PC load depends on PSU quality. Same config with a platinum grade PSU will give more backup time than a bronze one.

Then there is efficiency of the UPS itself. Look closely most PSU efficiency ratings are at 50% load.

I would say if you have money go for those home UPSs with those heavy batteries 800VA with 200Ah will be around 12-13K. 
And if you want professional grade backup contact APC. 1500VA + batteries for 800W load for 4hrs costs around Rs. 20K+ and you get APC onsite warranty.
These(1500VA and above) are ready for continuous operation without environment control.

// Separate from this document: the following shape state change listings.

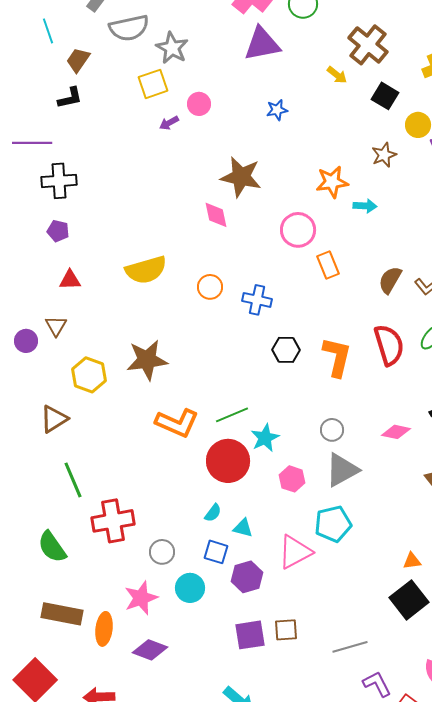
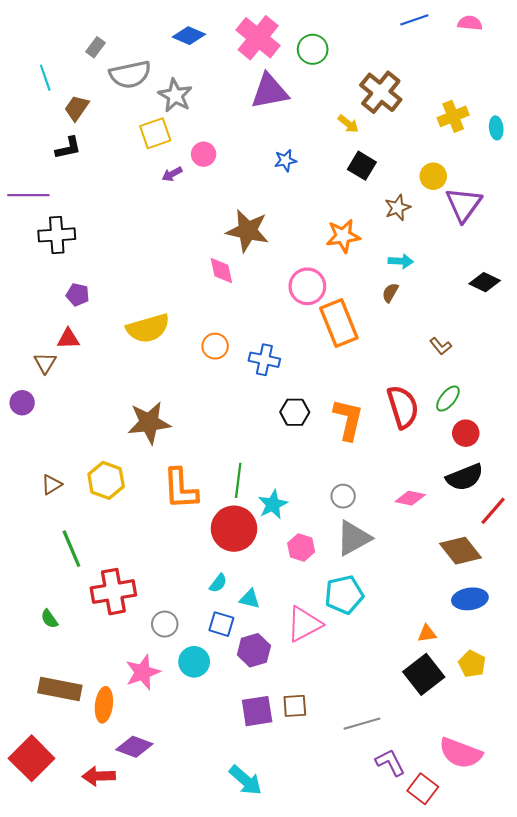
black square: (385, 96) -> (362, 166), moved
cyan arrow: (365, 206) -> (401, 261), moved
purple pentagon: (58, 231) -> (78, 295), moved
orange rectangle: (328, 265) -> (339, 323), size x1.6
brown semicircle: (390, 280) -> (390, 293), moved, size x0.7
brown triangle: (56, 326) -> (45, 363), moved
yellow hexagon: (89, 375) -> (106, 480), moved
green line: (232, 415) -> (238, 480), turned -60
brown triangle: (54, 419) -> (51, 485), size x0.7
orange L-shape: (177, 423) -> (180, 489), turned 63
green semicircle: (52, 547) -> (49, 619), size x0.6
purple diamond: (150, 650) -> (134, 747), moved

Cause the output transistors of lower W models are not intended to run long times at load like 1hr or more. Server grade UPSs with extra battery packs costs higher cause they use high grade(W and temperature) output transistors.


----------



## harshilsharma63 (Jun 29, 2013)

It not just about the backup time, the UPS should be able to deliver enough wattage for the pc and for this, you need to mention the full config.


----------



## Chaitanya (Jun 29, 2013)

avinandan012 said:


> Cause the output transistors of lower W models are not intended to run long times at load like 1hr or more. Server grade UPSs with extra battery packs costs higher cause they use high grade(W and temperature) output transistors.



Hmmm...
Never thought about that, good point


----------